Die Integration beginnt natürlich zuerst in den Köpfen. Es muss damit anfangen, dass die Türken die notwendigen Kenntnisse und Spielregeln des gesellschaftlichen Zusammenlebens in allen Bereichen in der Schweiz (und auch in Europa) lernen. Das ist für viele Türken bereits erfolgt. Aber für eine grosse Mehrheit soll dies jedoch noch nachgeholt werden. Dies kann in geeigneten Kursen und Seminaren erfolgen. Dazu dienen Integrationsprojekte, welche in Zusammenarbeit mit schweizerischen Organisationen geplant und umgesetzt werden.
Die Integration der ausländischen Bevölkerung, einschliesslich der Türken kann wesentlich erleichtert werden, wenn von der einheimischen Bevölkerung (d.h. der Schweizer) mehr Verständnis für die Kultur und Probleme der ausländischen Bevölkerung entgegengebracht wird. Dies hängt natürlich in erster Linie von den Informationsquellen (vor allem Medien) ab. Es ist deshalb notwendig, dass die ausländischen Bürger der Schweiz sich anstrengen sollten, die einheimische Bevölkerung über ihre Kultur und Anliegen zu informieren und aufmerksam zu machen.
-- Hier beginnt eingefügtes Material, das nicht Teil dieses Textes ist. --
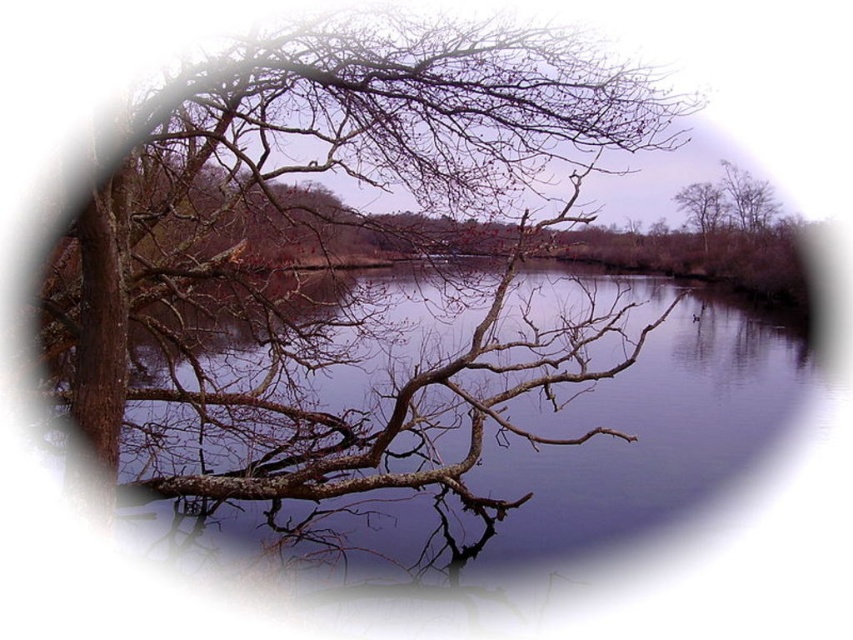 Question: In this image, where is brown rough bark tree at upper left located relative to brown rough tree at upper center?

Choices:
 (A) above
 (B) below

Answer: (B)

Question: Can you confirm if smooth water at center is smaller than brown rough tree at upper center?

Choices:
 (A) no
 (B) yes

Answer: (A)

Question: Which object is positioned closest to the brown rough tree at upper right?

Choices:
 (A) brown rough tree at upper center
 (B) smooth water at center

Answer: (A)

Question: Can you confirm if smooth water at center is positioned above brown rough tree at upper right?

Choices:
 (A) no
 (B) yes

Answer: (A)

Question: Which object is closer to the camera taking this photo?

Choices:
 (A) smooth water at center
 (B) brown rough tree at upper right

Answer: (A)

Question: Considering the real-world distances, which object is closest to the brown rough bark tree at upper left?

Choices:
 (A) brown rough tree at upper center
 (B) brown rough tree at upper right

Answer: (A)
TGS möchte hier helfen und eine Brücke zwischen den Kulturen (Schweizerische und Türkische) aufbauen. Zu diesem Zweck hält TGS Vorträge und beteiligt sich an Seminaren in Zusammenarbeit mit den relevanten Behörden, wie Integrationsstellen und anderen Institutionen. Wir sind gerne bereit in diesem Gebiet mit interessierten Schweizerischen Behörden und Institutionen zusammenzuarbeiten. Wir sind bereits dabei, bei Fragen der Integration die betreffenden Behörden und Organisationen zu unterstützen.